Thursday, May 18, 2017

ANABAPTISTS (Mennonites and Amish) - Christians that believed Baptism should done as an adult when one made the free choice to follow Christ. They were hated by the Catholic church for baptizing adults and also hated by the Protestant churches for many reasons, including baptism.

The Anabaptists
(the Mennonites and Amish)
4 Insane Ways The Catholic And Protestant Churches Dealt With The Anabaptists

admin 
For those not familiar with the term Anabaptist, it is a title given to the Christians that believed Baptism should done as an adult when one made the free choice to follow Christ.
They were hated by the Catholic church for baptizing adults and also hated by the Protestant churches for many reasons, including baptism.
In 1527, the leaders of Bavaria gave orders that the imprisoned Anabaptists should be burned at the stake, unless they recanted, in which case they should be beheaded. 
In Catholic countries the Anabaptists were executed by burning at the stake; in Lutheran and Zwinglian states, Anabaptists were executed by beheading or drowning.
Here are 4 of the most insane methods used to deal with this rowdy bunch we now know to be the Mennonites and Amish.

4. PERMANENT BAPTISM

One of the ways the Anabaptists could be both killed and also mocked was by giving them an adult baptism of another kind.
In this baptism they would not be emerging from the water.

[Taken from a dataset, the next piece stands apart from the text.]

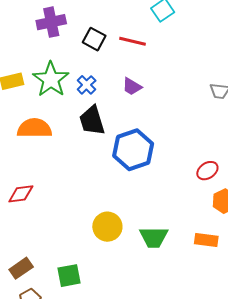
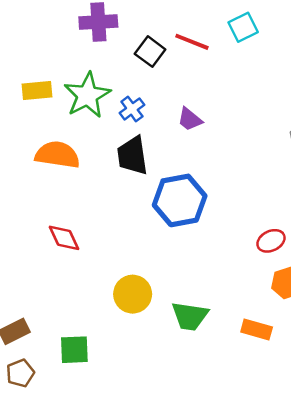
red line: (132, 41) -> (192, 42), moved
red diamond: (21, 194) -> (64, 238), moved, turned 64

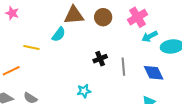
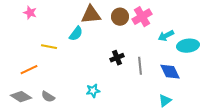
pink cross: (137, 17) -> (142, 17), moved
cyan star: (84, 91) -> (93, 91), moved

The first Anabaptist to be martyred in this way, and possibly the most famous, was Felix Manz.
Felix was one of the co-founders of the Anabaptist faith. He engaged in great scholarly debate with the reformed leaders of his time about adult versus infant baptism.
Unfortunately, the councils having these debates came to the conclusion that infant baptism was the only acceptable practice and demanded that Felix and the Anabaptist baptize their children.
Felix refused and was then drowned as were many other Anabaptists. To make this even more repulsive the council led by Zwingli was a reformed movement.
 3. BURNED & ROASTED AT THE STAKE
Naturally you had to know that some of them got burned at the stake.
Perhaps the most discussed execution by burning was that of Dirk Willems.
Dirk was imprisoned by the Catholic church for receiving adult baptism and for baptizing others himself.
In a miraculous feat he was able to escape his imprisonment.
However, after his escape he was pursued and the man who was pursuing him ended up falling threw the ice on a small pond and nearly drown.
Being the good Christian that he was, he turned back to save his pursuer’s life. He was then promptly re-captured and then burned alive.
In another case, 12 Anabaptists were burned alive at the stake all at once.
This was done by a mob of Spanish Catholics. These occurrences were not rare nor were they isolated to the Catholics.
In some cases they would even slow roast people alive in an effort to prolong the suffering and maximize the pain.
 2. THE RACK

As if being drowned or burned alive was not bad enough, sometimes they needed to be tortured and then murdered.
One of the favored methods of that time was putting them on “the rack.” This device bound the ankles and wrists and then slowly pulled them apart.
The result of the rack was dislocated hips, shoulders, torn muscles, ligaments snapping, and even limbs being ripped off depending on who was performing the torture.
Once on the rack it was also typical for torturers to inflict of forms of torture since they were so incapacitated.
Once such torture that was common was using hot tongues to remove body flesh. Many people died on the rack from being stretched all the way until the body was dismembered bled out.
One account said that an Anabaptist was racked so thin that the sun shone through him.
 1. THE CAGES
One of the ways that ruling bodies try to stamp out a new trend is to make an example out of someone publicly.
Possibly it would deter someone else from following in their footsteps.
One such way this was accomplished was by hanging the Anabaptists up really high on a bell tower in a cage.
While in the cage they would be naked and exposed to the elements. They would have no clothes and no food.
They had nowhere to use the restroom except through the bottom of the cages. They would remain hanging there for years, long after they were just bones and dust.
One of the most notable times this was used was in 1536, when there was a rebellion in Munster.
This particular group of German Anabaptists had no intent on being peaceful like the rest of their brethren. They actually took the city of Munster over briefly before the military put the rebellion down.
The leaders of the Munster rebellion (Jan van Leiden, and two others) were hung in the cages seen in the picture above.